Governo etíope admite envolvimento da Eritreia no conflito em Tigré
Tropas eritreias são acusadas por organizações internacionais de participarem no massacres de centenas de civis do lado etíope da fronteira.
O primeiro-ministro etíope admitiu esta terça-feira que militares da Eritreia estiveram presentes durante o conflito na região de Tigré, no Norte do país, e sugeriu que podem ter estado envolvidos em abusos contra os civis, como acusam organizações internacionais de direitos humanos. Na véspera, os máximos responsáveis de nove agências da ONU pediram o fim dos ataques contra civis na província fronteiriça com a Eritreia, “incluindo violações e outras formas terríveis de violência sexual”.
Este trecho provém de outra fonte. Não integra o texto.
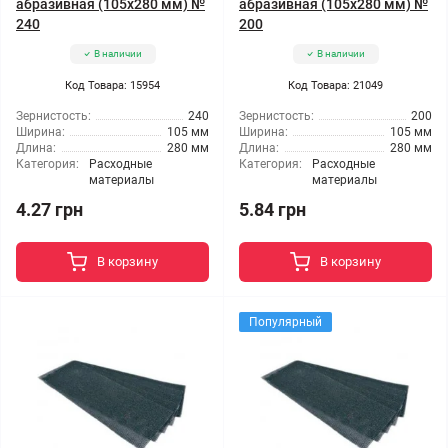
абразивная (105x280 мм) №
абразивная (105x280 мм) №
240
200
В наличии
В наличии
Код Товара: 15954
Код Товара: 21049
Зернистость:
240
Зернистость:
200
Ширина:
105 мм
Ширина:
105 мм
Длина:
280 мм
Длина:
280 мм
Категория:
Расходные
Категория:
Расходные
материалы
материалы
4.27 грн
5.84 грн
В корзину
В корзину
Популярный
“Há relatos de que foram cometidas atrocidades na região de Tigré”, disse o primeiro-ministro e Nobel da Paz, Abiy Ahmed, numa intervenção no Parlamento, em Adis Abeba. Horas depois, afirmou que as tropas eritreias passaram a fronteira por existir a preocupação de poderem ser atacados pelos combatentes da Frente de Libertação do Povo Tigré (FLPT). Os eritreus, explicou, prometeram sair assim que o Exército etíope conseguisse controlar a fronteira.
É a primeira vez que Abiy (que em 2019 recebeu o Nobel precisamente por ter assinado a paz com a Eritreia) parece reconhecer que foram cometidos crimes graves na província de seis milhões de habitantes. A guerra “é horrível”, disse o governante. “Sabemos a destruição que esta guerra causou.” Os soldados envolvidos em crimes de guerra serão responsabilizados, garantiu, sublinhando ainda assim que houve muita “propaganda do exagero” por parte dos chefes da FLPT.
Quatro meses depois de Abiy ter declarado que as suas forças controlavam “totalmente” a cidade de Mek'ele, capital da região, dando por terminada a operação militar que ordenou no início do mês, o conflito não parece ter fim à vista. Com a falta de acesso a jornalistas ou organizações não-governamentais, continua a ser muito difícil ter dados actualizados das vítimas. Mas sabe-se que morreram milhares de pessoas e pelo menos dois milhões foram desalojadas, havendo muitos relatos de massacres.
Na segunda-feira, um comunicado conjunto de nove agências da ONU, do investigador especial das Nações Unidas sobre os direitos humanos dos deslocados e de duas plataformas que representam várias ONG, apelou às partes em conflito para condenarem de forma explícita a violência sexual e assegurar que as suas forças “respeitam e protegem as populações civis, particularmente as mulheres e as crianças, de abusos dos direitos humanos”.
O conflito continua a obrigar milhares a fugirem das suas casas, com dezenas de milhares de pessoas a chegarem nas últimas semanas às cidades de Shire, Axum e Adwa, em fuga da parte mais ocidental de Tigré, disse o porta-voz adjunto do secretário-geral da ONU, Farhan Haq. Há ainda relatos de pessoas forçadas a fugir da violência nas regiões noroeste e centro da província, acrescentou.
No final de Fevereiro, a Amnistia Internacional divulgou um relatório sobre o massacre de centenas de civis na cidade de Axum, numa operação de tropas da Etiópia e da Eritreia, em Novembro. Através das descrições de 41 sobreviventes e testemunhas do ataque contra as forças rebeldes, a ONG confirmou que os soldados da Eritreia não só estiveram no terreno, como “chegaram à cidade e começaram a matar aleatoriamente”, algo que os dois governos negavam até agora.
Abiy avançou para a guerra a pretexto de um ataque da FLPT a bases militares das tropas federais. A FLPT foi o partido dominante durante décadas no país, até à eleição de Abiy, em 2018.
Um dos quatro partidos regionais que correspondem às tribos mais influentes, a FLPT governava a região onde se concentra a população tigré e estava há muito em rota de colisão com o Executivo federal – uma situação que se agravou com o adiamento das eleições legislativas e presidenciais, por causa da pandemia. Em resposta, as autoridades regionais anunciaram que já não reconheciam o poder central e organização as suas próprias eleições, que Abiy não reconheceu.
Desde o início das operações militares que analistas e investigadores como os do think tank International Crisis Group avisavam que caso a guerra se prolongasse poderia ser “devastadora para todo o Corno de África”, e alertavam para um possível envolvimento da Eritreia em apoio de Adis Abeba. A FLPT e a Eritreia são inimigos jurados desde o terrível conflito que opôs os dois países entre 1998 e 2000.